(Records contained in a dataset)
==========

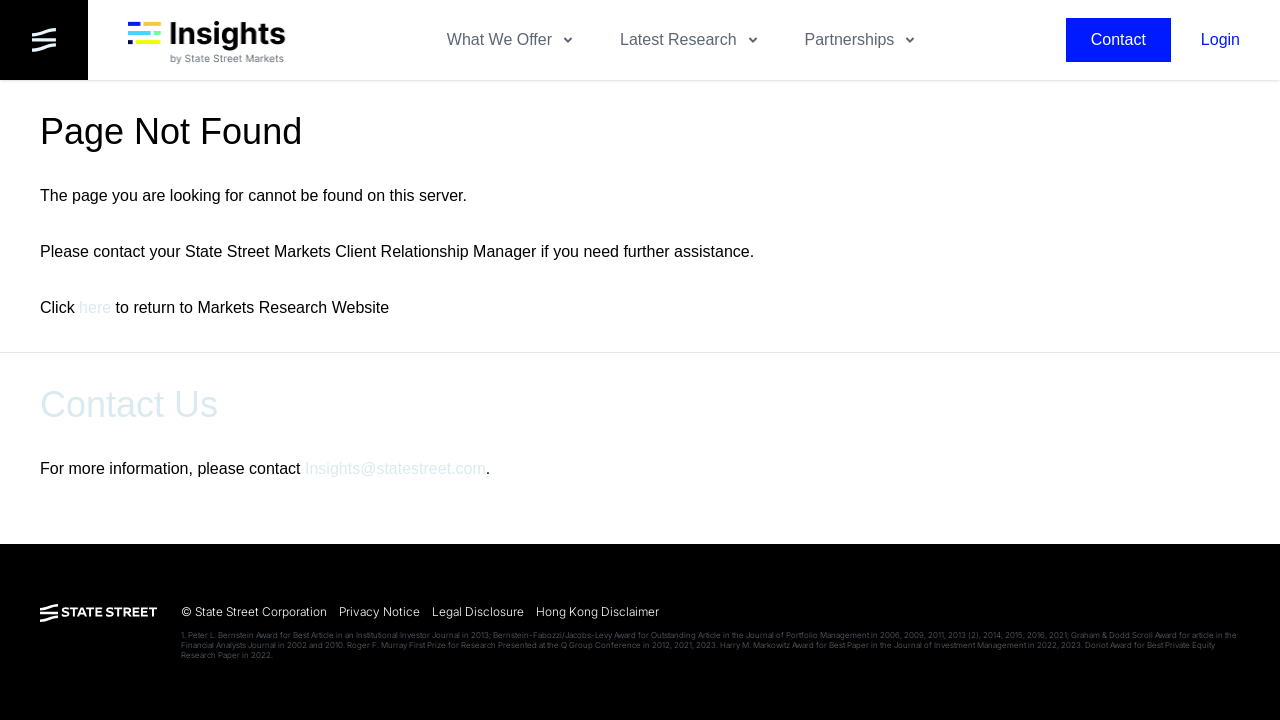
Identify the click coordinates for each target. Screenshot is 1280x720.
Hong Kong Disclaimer (597, 611)
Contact (1118, 39)
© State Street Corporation (254, 611)
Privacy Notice (379, 611)
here (95, 307)
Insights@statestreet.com (395, 468)
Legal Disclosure (478, 611)
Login (1220, 39)
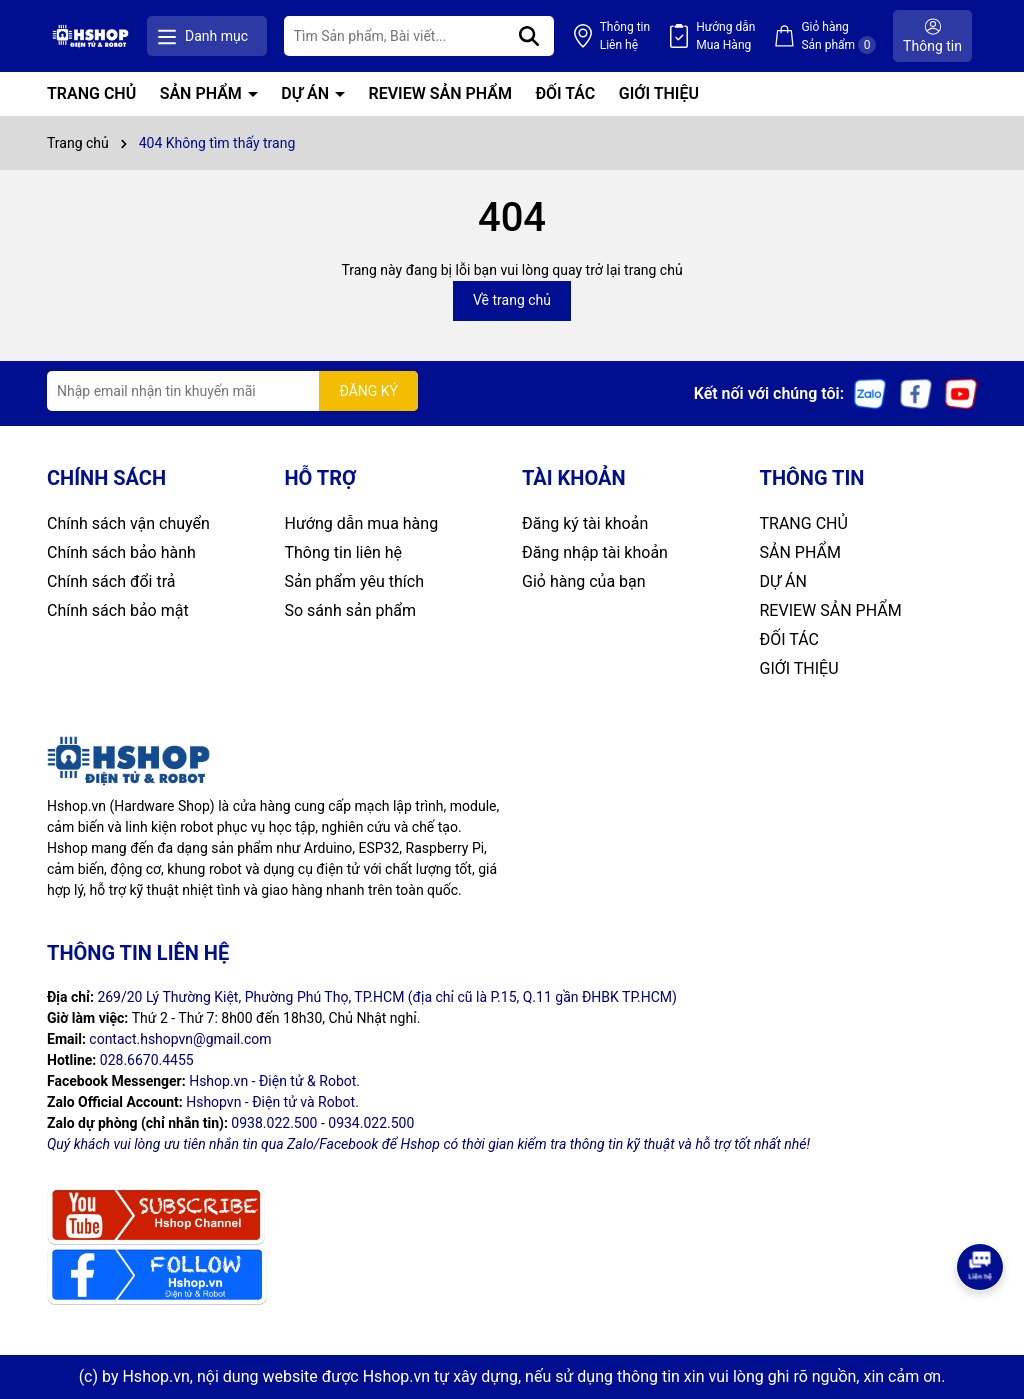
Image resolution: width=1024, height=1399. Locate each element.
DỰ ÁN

==========

= Exercise description =
Among the lines above, which ones hold the string "each"? Show them.

= Task response =
Identify the click coordinates for each target. Screenshot is 1280x720.
Image resolution: width=1024, height=1399. Locate each element.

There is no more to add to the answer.